The Coldest Winter I Ever Spent

There's a saying attributed to Mark Twain, although that's very likely apocryphal, that the coldest winter he ever spent was a summer in San Francisco. I've been to San Francisco in the summer, and it gets cold. Really cold. Sometimes it even reaches 50°. But I've just acquired new evidence, and let me be the first to say: Mark Twain was a liar and a whore.

Wednesday, November 17, 2010

The High Line


There is a nifty little park called the Promenade Plantée in Paris on the Seine’s Right Bank. But this isn’t just any park. No, sir. This is a park perched 25 feet in the air on a former elevated railroad line. This is a park that meanders four and a half miles through the city, beginning near the magnificently unforgettable Opera Bastille and snaking between buildings and over intersections and across tree-lined boulevards before finally making its way to one of Paris’s many gardens on the outskirts of the city. Gone are the railroad tracks that once lined this railroad, replaced by cobblestone walkways weaving through islands of flowers and trees, benches and trellises overgrown with vines.

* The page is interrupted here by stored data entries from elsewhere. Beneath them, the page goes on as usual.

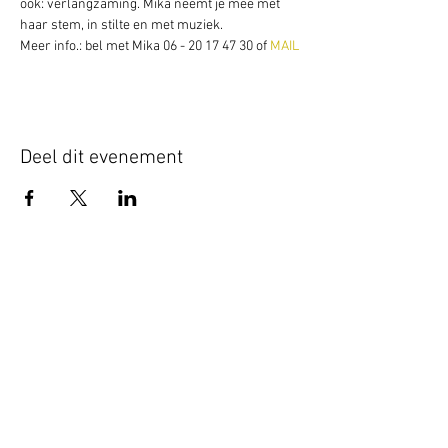
ook: verlangzaming. Mika neemt je mee met 
haar stem, in stilte en met muziek.
Meer info.: bel met Mika 06 - 20 17 47 30 of 
MAIL
Deel dit evenement
Schrijf je hier in voor onze nieuwsbrief
Schrijf je in
www.studiobadeend.com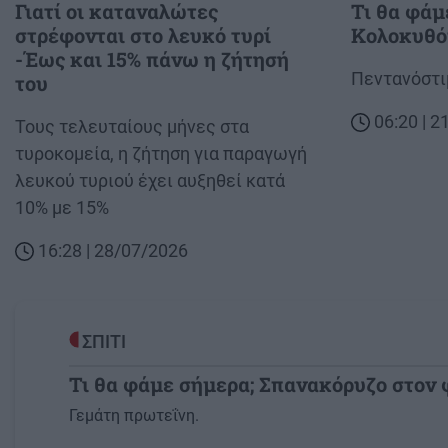
Γιατί οι καταναλώτες
Τι θα φάμ
στρέφονται στο λευκό τυρί
Κολοκυθό
-Έως και 15% πάνω η ζήτησή
Body
Πεντανόστι
του
06:20 | 
Body
Τους τελευταίους μήνες στα
τυροκομεία, η ζήτηση για παραγωγή
λευκού τυριού έχει αυξηθεί κατά
10% με 15%
16:28 | 28/07/2026
ΣΠΙΤΙ
Τι θα φάμε σήμερα; Σπανακόρυζο στον
Image
Γεμάτη πρωτεΐνη.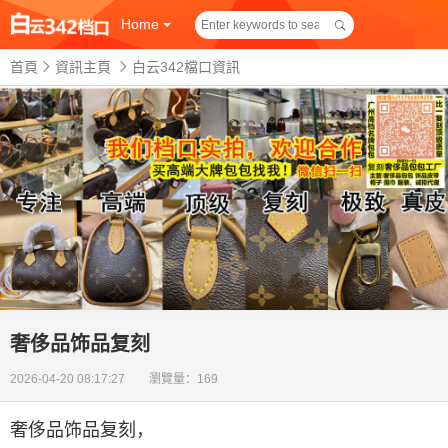
Home
首頁
資訊主頁
白云342檔口資訊
奢侈品饰品复刻
2026-04-20 08:17:27 瀏覽量：169
奢侈品饰品复刻
，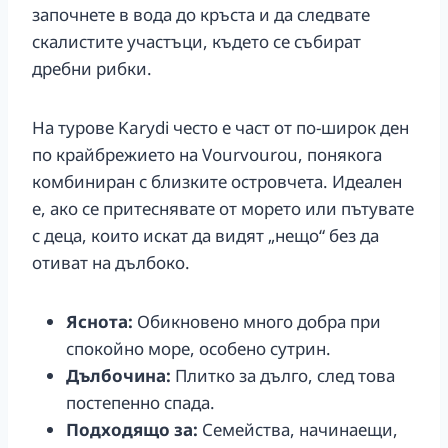
започнете в вода до кръста и да следвате
скалистите участъци, където се събират
дребни рибки.
На турове Karydi често е част от по-широк ден
по крайбрежието на Vourvourou, понякога
комбиниран с близките островчета. Идеален
е, ако се притеснявате от морето или пътувате
с деца, които искат да видят „нещо“ без да
отиват на дълбоко.
Яснота:
Обикновено много добра при
спокойно море, особено сутрин.
Дълбочина:
Плитко за дълго, след това
постепенно спада.
Подходящо за:
Семейства, начинаещи,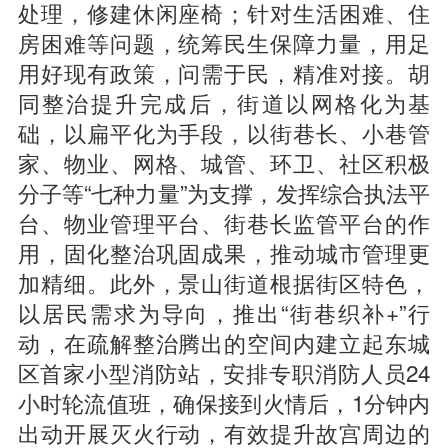
处理，修建休闲座椅；针对生活困难、住
房困难等问题，统筹民生保障力量，用足
用好现有政策，问需于民，精准对接。胡
同整治提升完成后，街道以网格化为基
础，以扁平化为手段，以街巷长、小巷管
家、物业、网格、城管、环卫、社区积极
分子等“七种力量”为支撑，发挥综合执法平
台、物业管理平台、街巷长监管平台的作
用，固化整治巩固成果，推动城市管理更
加精细。此外，景山街道根据街区特色，
以居民需求为导向，推出“街巷织补+”行
动，在疏解整治腾出的空间内建立起东城
区首家小型消防站，安排专职消防人员24
小时轮流值班，确保接到火情后，1分钟内
出动开展灭火行动，有效提升故宫周边的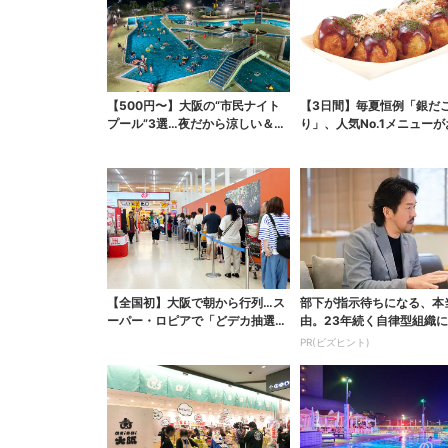
【500円〜】大阪の“市民ナイト
【3日間】毎夏恒例「銀だ
プール”3選…夜だから涼しい＆コ
り」、人気No.1メニュー
スパ最強
【全国初】大阪で朝から行列…ス
部下が指示待ちになる、本
ーパー・ロピアで「どデカ抽選
由。23年続く自律型組織
会」、開始30分で“1...
する「3つの要素」
PR(ビズヒント)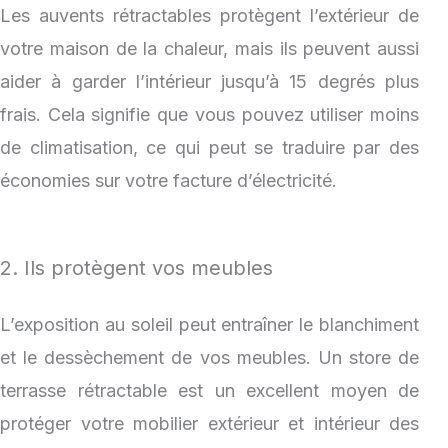
Les auvents rétractables protègent l’extérieur de
votre maison de la chaleur, mais ils peuvent aussi
aider à garder l’intérieur jusqu’à 15 degrés plus
frais. Cela signifie que vous pouvez utiliser moins
de climatisation, ce qui peut se traduire par des
économies sur votre facture d’électricité.
2. Ils protègent vos meubles
L’exposition au soleil peut entraîner le blanchiment
et le dessèchement de vos meubles. Un store de
terrasse rétractable est un excellent moyen de
protéger votre mobilier extérieur et intérieur des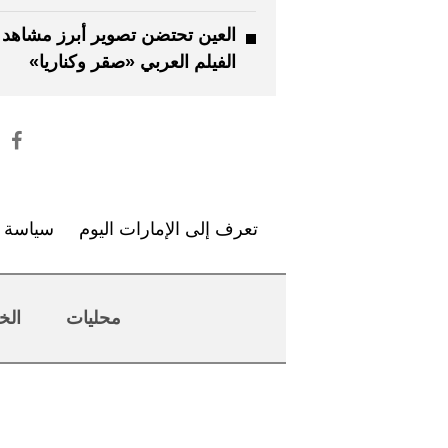
العين تحتضن تصوير أبرز مشاهد
الفيلم العربي «صقر وكناريا»
تعرف إلى الإمارات اليوم
سياسة ا
محليات
الخ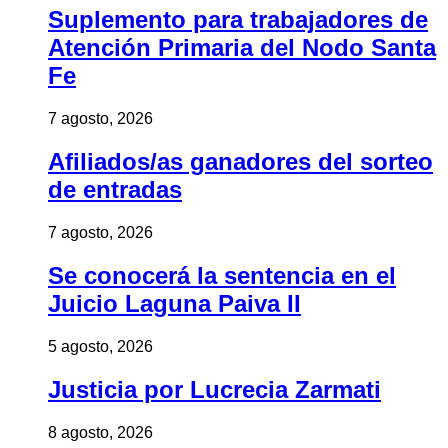
Suplemento para trabajadores de
Atención Primaria del Nodo Santa
Fe
7 agosto, 2026
Afiliados/as ganadores del sorteo
de entradas
7 agosto, 2026
Se conocerá la sentencia en el
Juicio Laguna Paiva II
5 agosto, 2026
Justicia por Lucrecia Zarmati
8 agosto, 2026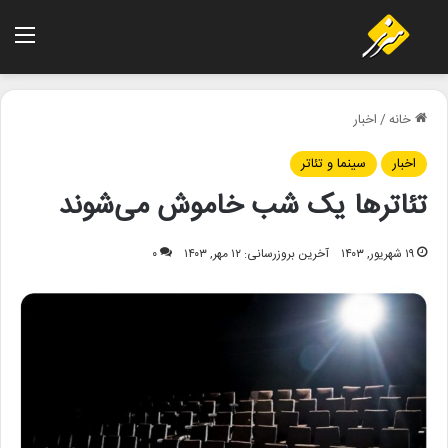
منو
خانه
/
اخبار
اخبار
سینما و تئاتر
تئاترها یک شب خاموش می‌شوند
۱۹ شهریور, ۱۴۰۳
آخرین بروزرسانی: ۱۲ مهر, ۱۴۰۳
۰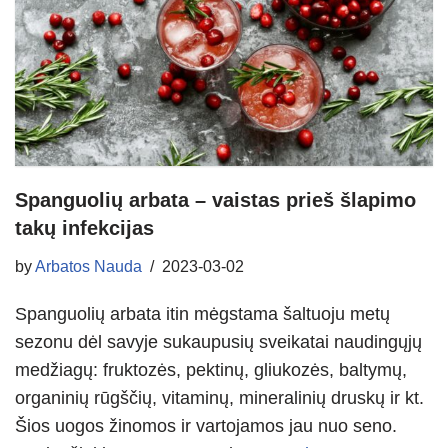
Spanguolių arbata – vaistas prieš šlapimo
takų infekcijas
by
Arbatos Nauda
2023-03-02
Spanguolių arbata itin mėgstama šaltuoju metų
sezonu dėl savyje sukaupusių sveikatai naudingųjų
medžiagų: fruktozės, pektinų, gliukozės, baltymų,
organinių rūgščių, vitaminų, mineralinių druskų ir kt.
Šios uogos žinomos ir vartojamos jau nuo seno.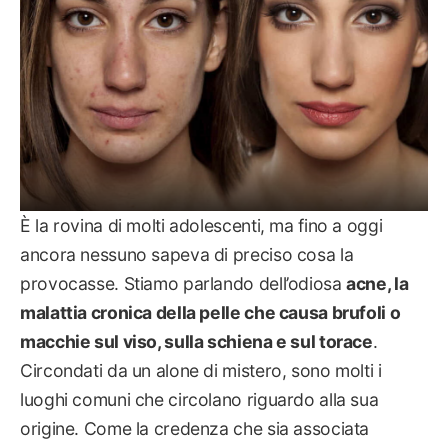
È la rovina di molti adolescenti, ma fino a oggi
ancora nessuno sapeva di preciso cosa la
provocasse. Stiamo parlando dell’odiosa
acne, la
malattia cronica della pelle che causa brufoli o
macchie sul viso, sulla schiena e sul torace
.
Circondati da un alone di mistero, sono molti i
luoghi comuni che circolano riguardo alla sua
origine. Come la credenza che sia associata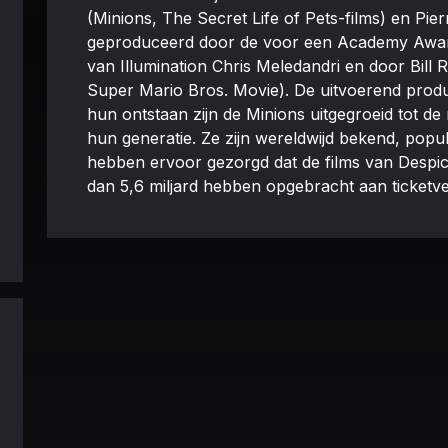
(Minions, The Secret Life of Pets-films) en Pier
geproduceerd door de voor een Academy Awa
van Illumination Chris Meledandri en door Bill
Super Mario Bros. Movie). De uitvoerend produc
hun ontstaan zijn de Minions uitgegroeid tot de
hun generatie. Ze zijn wereldwijd bekend, populai
hebben ervoor gezorgd dat de films van Despi
dan 5,6 miljard hebben opgebracht aan ticketv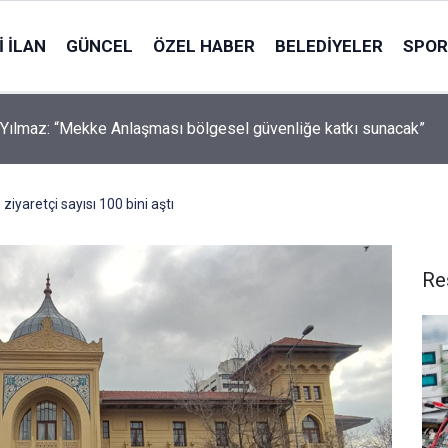
 İLAN
GÜNCEL
ÖZEL HABER
BELEDIYELER
SPOR
Yılmaz: “Mekke Anlaşması bölgesel güvenliğe katkı sunacak”
ziyaretçi sayısı 100 bini aştı
Re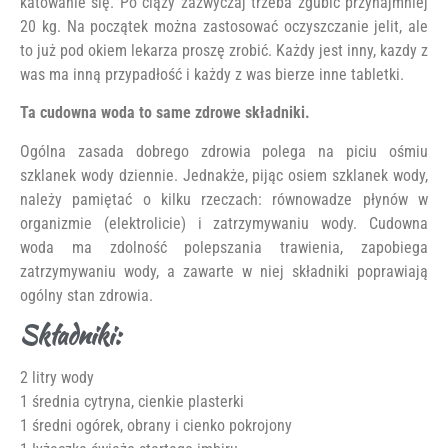
katowanie się. Po ciązy zazwyczaj trzeba zgubić przynajmniej
20 kg. Na początek można zastosować oczyszczanie jelit, ale
to już pod okiem lekarza proszę zrobić. Każdy jest inny, kazdy z
was ma inną przypadłość i każdy z was bierze inne tabletki.
Ta cudowna woda to same zdrowe składniki.
Ogólna zasada dobrego zdrowia polega na piciu ośmiu
szklanek wody dziennie. Jednakże, pijąc osiem szklanek wody,
należy pamiętać o kilku rzeczach: równowadze płynów w
organizmie (elektrolicie) i zatrzymywaniu wody. Cudowna
woda ma zdolność polepszania trawienia, zapobiega
zatrzymywaniu wody, a zawarte w niej składniki poprawiają
ogólny stan zdrowia.
Składniki:
2 litry wody
1 średnia cytryna, cienkie plasterki
1 średni ogórek, obrany i cienko pokrojony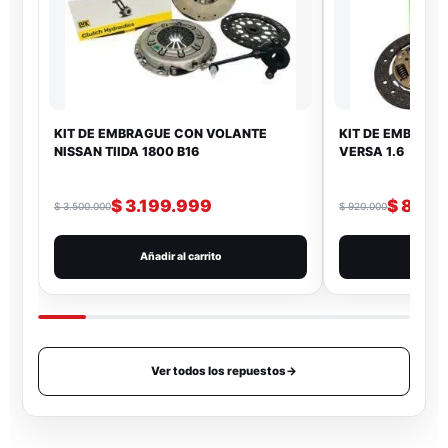
KIT DE EMBRAGUE CON VOLANTE
KIT DE EMBRAGU
NISSAN TIIDA 1800 B16
VERSA 1.6
$
3.199.999
$
879.
$
3.500.000
$
920.000
Añadir al carrito
Añad
Ver todos los repuestos
→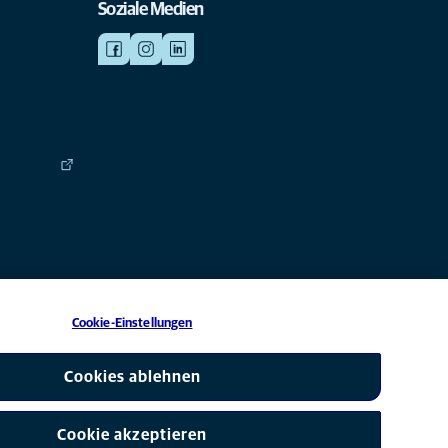
Soziale Medien
Cookie-Einstellungen
 eine Tochtergesellschaft von Mars, Inc © 2026
Cookies ablehnen
Cookie akzeptieren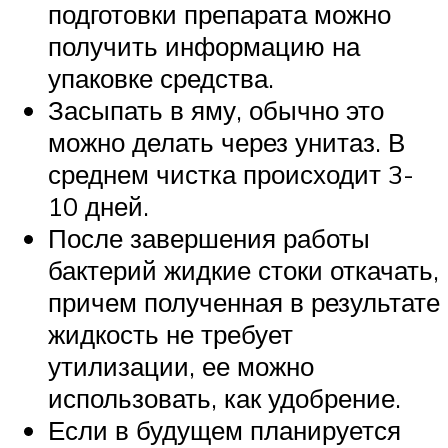
подготовки препарата можно
получить информацию на
упаковке средства.
Засыпать в яму, обычно это
можно делать через унитаз. В
среднем чистка происходит 3-
10 дней.
После завершения работы
бактерий жидкие стоки откачать,
причем полученная в результате
жидкость не требует
утилизации, ее можно
использовать, как удобрение.
Если в будущем планируется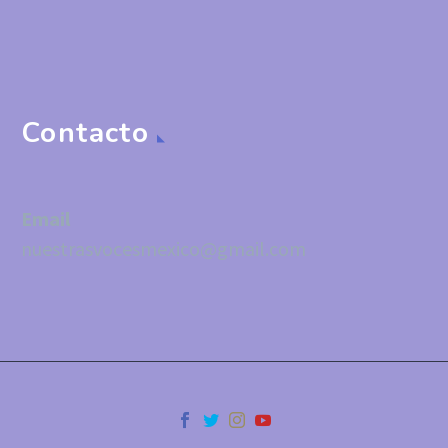
Contacto
Email
nuestrasvocesmexico@gmail.com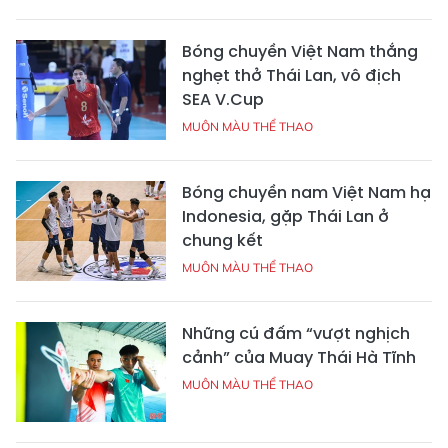
Bóng chuyền Việt Nam thắng
nghẹt thở Thái Lan, vô địch
SEA V.Cup
MUÔN MÀU THỂ THAO
Bóng chuyền nam Việt Nam hạ
Indonesia, gặp Thái Lan ở
chung kết
MUÔN MÀU THỂ THAO
Những cú đấm “vượt nghịch
cảnh” của Muay Thái Hà Tĩnh
MUÔN MÀU THỂ THAO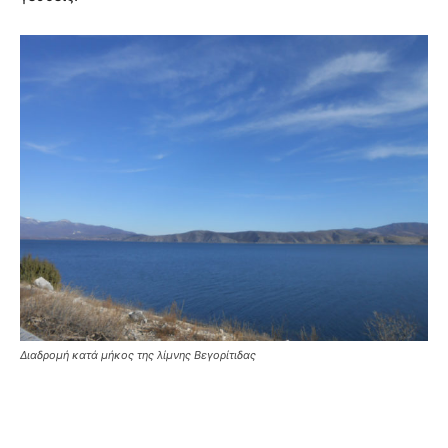
Διαδρομή κατά μήκος της λίμνης Βεγορίτιδας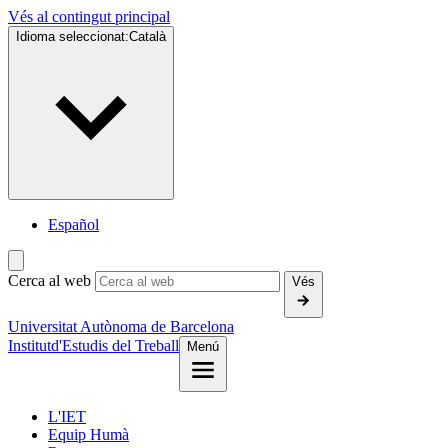
Vés al contingut principal
Idioma seleccionat:
Català
Español
Cerca al web
Vés
Universitat Autònoma de Barcelona
Institut
d'Estudis del Treball
Menú
L'IET
Equip Humà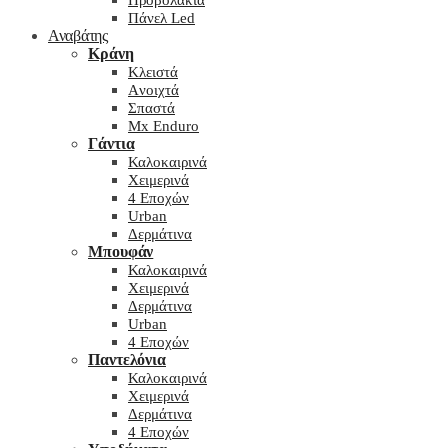
Προβολάκια
Πάνελ Led
Αναβάτης
Κράνη
Kλειστά
Aνοιχτά
Σπαστά
Mx Enduro
Γάντια
Καλοκαιρινά
Χειμερινά
4 Εποχών
Urban
Δερμάτινα
Μπουφάν
Καλοκαιρινά
Χειμερινά
Δερμάτινα
Urban
4 Εποχών
Παντελόνια
Καλοκαιρινά
Χειμερινά
Δερμάτινα
4 Εποχών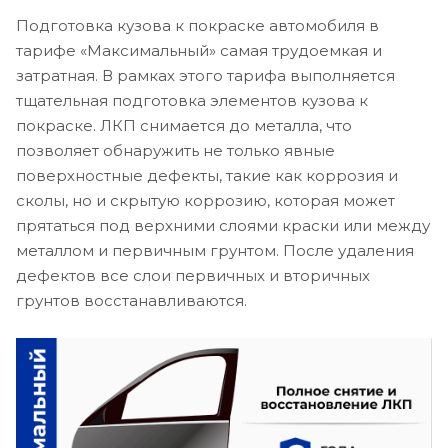
Подготовка кузова к покраске автомобиля в
тарифе «Максимальный» самая трудоемкая и
затратная. В рамках этого тарифа выполняется
тщательная подготовка элементов кузова к
покраске. ЛКП снимается до металла, что
позволяет обнаружить не только явные
поверхностные дефекты, такие как коррозия и
сколы, но и скрытую коррозию, которая может
прятаться под верхними слоями краски или между
металлом и первичным грунтом. После удаления
дефектов все слои первичных и вторичных
грунтов восстанавливаются.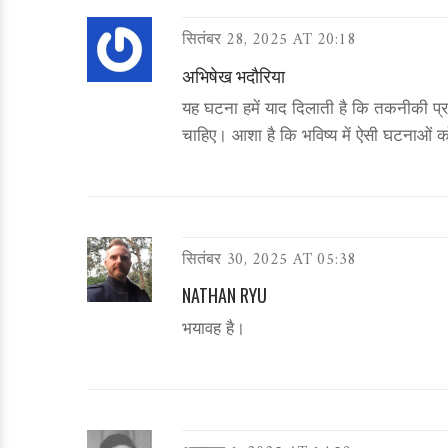
सितंबर 28, 2025 AT 20:18
अभिषेख भदौरिया
यह घटना हमें याद दिलाती है कि तकनीकी प्र
चाहिए। आशा है कि भविष्य में ऐसी घटनाओं क
सितंबर 30, 2025 AT 05:38
NATHAN RYU
भयावह है।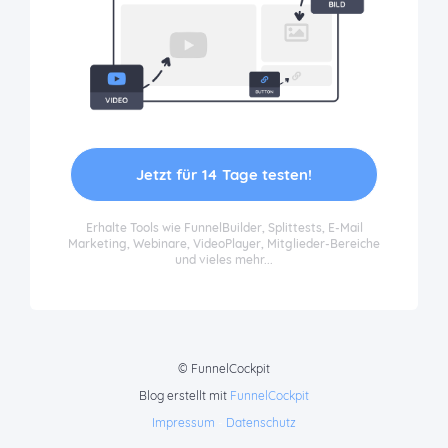
Jetzt für 14 Tage testen!
Erhalte Tools wie FunnelBuilder, Splittests, E-Mail
Marketing, Webinare, VideoPlayer, Mitglieder-Bereiche
und vieles mehr...
© FunnelCockpit
Blog erstellt mit
FunnelCockpit
Impressum
-
Datenschutz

Gone are the passenger and freight trains running its length, replaced by aimless Parisians who can finally enjoy a park that puts them where they always thought they should be: above everyone else.

Wednesday, September 22, 2010

Hey, New York!


New York is a giant city.  Unbelievably gigantic.  It’s such a large city that when you’re in it, it’s difficult to imagine that there’s much else outside, or much reason to leave.  You want it, the city’s got it: grocery stores on every corner, 24-hour subways, pizza parlors, churches, cathedrals, synagogues and mosques (but, for the love of Christian God, watch where you put those things!).  In the mood for expensive clothes?  I give you Fifth Avenue.  Cheap clothes?  Here’s a Target.  Don’t mind if last season's perfectly good clothes have been shredded?  Here’s the dumpster behind H&M.  Or maybe you need a break, a walk through the woods.  Central Park has you covered.  Horses?  Prospect Park has those.  Water?  There’s the Hudson River (of course, I’m using the term “water” very loosely here).  Museums?  Yeah, we’ve got 86 of them.